First, the review shows that, after a few years of persistent crisis, most national welfare systems have lost much of their ability to protect household incomes against the effects of the crisis. The cushion of lower tax receipts and higher spending on social benefits, so-called 'automatic stabilisers', has gone flat as national fiscal policies have lost room for manoeuvre.
This points to the need to find better macroeconomic stabilisation mechanisms as we try to improve the functioning of the EU's Economic and Monetary Union. And more generally, we need to develop a much more integrated Economic and Monetary Union, including in the field of employment and social policies, as highlighted by the December European Council.
Second, the review confirms that the incidence of long-term unemployment varies widely between Member States, and that long term unemployment reflects the importance of skill levels. People need the right skills for the right jobs. The review's analysis shows in particular that in some countries, notably in the Southern part of Europe, the match between skills and jobs is bad and/or has worsened.
To reduce the skills mismatch, countries need to invest more efficiently in education and training, spend better on active labour market policies and support the creation of high skilled jobs in growth sectors such as the green economy, information and communications technologies and the healthcare sector.
The skills mismatch problem is particularly acute for the 7.5 million young Europeans between 15 and 24 who are unemployed or not in any form of education or training (so-called NEETs).
The proposals outlined in our December 2012 Youth Employment Package aim to address this problem by ensuring that jobless young people can boost their chances of finding a job. The Member States are called to establish a Youth Guarantee scheme ensuring that all young people up to the age of 25 receive a quality job offer, continued education, an apprenticeship or a traineeship within four months of leaving formal education or becoming unemployed. I therefore urge Member States to adopt and implement such schemes urgently.
Another Commission measure adopted recently, to modernise and improve the pan-EU job search network EURES, will help people with relevant skills to find jobs in other countries that need those specific skills. The aim is to make it easier for jobseekers to contact employers looking for particular skills, and for companies to find suitable workforce. There will be particular focus on sectors and occupations with skills shortages and targeted mobility schemes for young people.
Third, the risks of entering and escaping poverty vary greatly across Member States. The divergence is especially striking between the north and the south of the Eurozone. A widening gap is emerging between the countries confronted with fast rising unemployment and those that have better-functioning labour markets.

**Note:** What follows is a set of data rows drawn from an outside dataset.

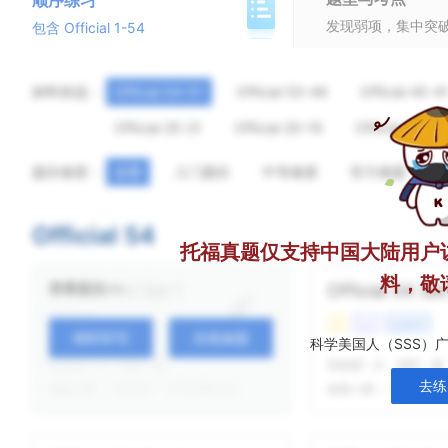
顺序练习
发现弱项，集中突
包含 Official 1-54
材料筛选：
Official 54-51
Official 50-46
Official 45-4
Official 25-21
Official 20-16
Official 15-11
题目难度：
全部
入门题目
中等难度
官方难题
Official 54
托福真题仅支持中国大陆用户
料，敬
查看题目>>
Official 54 Set 1
Official 54 Set
校园生活
易
Lec
生命科学
精听听写
在线做题
科学美国人（SSS）
我做题
-
次
精听
-
遍
我做题
-
次
精听
-
遍
去练
做题人数：
160697
平均结果 4/5
做题人数：
137254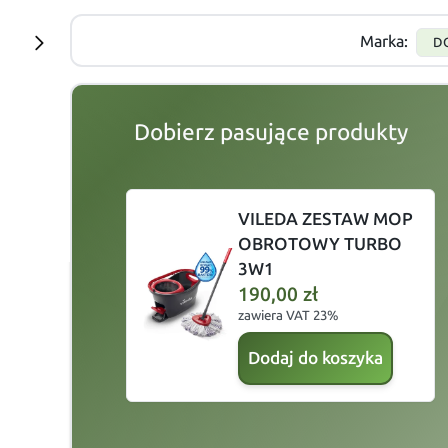
Marka:
D
Dobierz pasujące produkty
slide
1 to 2
of 5
VILEDA ZESTAW MOP
OBROTOWY TURBO
3W1
190,00
zł
zawiera VAT 23%
Dodaj do koszyka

On the positive side, the review shows that improvements in the design of welfare systems can increase Member States' resilience to economic shocks and facilitate faster exit from the crisis. It means that Member States need to continue to reform their labour markets and social protection systems.
We set out an agenda for job creation and balanced labour market reform in the April 2012 Employment Package, and I will shortly present a Social Investment Package for Growth and Cohesion to address the growing risks of poverty and social exclusion.
As the crisis drags on, governments find it more difficult to invest in people and prevent economic and social exclusion. But we need social investment now, otherwise we will see a decline in economic potential and much larger social costs in the future.
The Social Investment Package will show ways to modernise the European Social Model so that it mobilises a larger share of Europe's human capital, ensuring social inclusion of disadvantaged people and an adequate level of social protection.
It is by working together, by learning from each other, by identifying where the real problems lay that we can make 2013 and the years ahead better than 2012. This review helps us to do just that.